Coding Assistants Threaten the Software Supply Chain

Understanding the Agent Loop Attack Surface

A compromised MCP server, rules file or even a code or dependency has the scope to feed manipulated instructions or commands that the agent executes. This isn't just a minor detail – as it increases the attack surface compared to more traditional development practices, or AI-suggestion based systems.

Figure 1: CD pipeline, emphasizing how instructions and code move between these layers. It also highlights supply chain elements where poisoning can happen, as well as key elements of escalation of privilege

Each step of the agent flow introduces risk:

• Context Poisoning: Malicious responses from external tools or APIs can trigger unintended behaviors within the assistant, amplifying malicious instructions through feedback loops.
• Escalation of privilege: A compromised assistant, particularly if lightly supervised, can execute deceptive or harmful commands directly via the assistant’s execution flow.

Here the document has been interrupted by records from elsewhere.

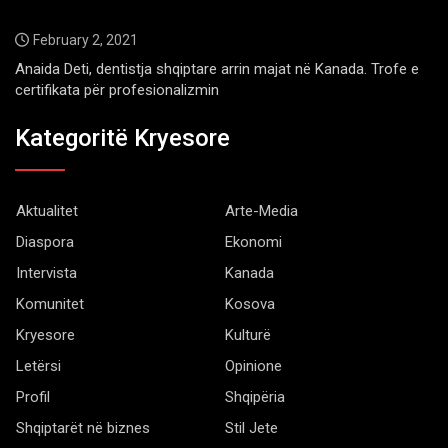
February 2, 2021
Anaida Deti, dentistja shqiptare arrin majat në Kanada. Trofe e
certifikata për profesionalizmin
Kategoritë Kryesore
Aktualitet
Arte-Media
Diaspora
Ekonomi
Intervista
Kanada
Komunitet
Kosova
Kryesore
Kulturë
Letërsi
Opinione
Profil
Shqipëria
Shqiptarët në biznes
Stil Jete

This complex, iterative environment creates a fertile ground for subtle yet powerful attacks, significantly expanding traditional threat models.

Traditional monitoring tools might struggle to identify malicious activity as malicious activity or subtle data leakage will be harder to spot when embedded within complex, iterative conversations between components, as the tools are new and unknown and still developing at a rapid pace.

New weak spots: MCP and Rules Files

The introduction of MCP servers and rules files create openings for context poisoning—where malicious inputs or altered states can silently propagate through the session, enabling command injection, tampered outputs, or supply chain attacks via compromised code.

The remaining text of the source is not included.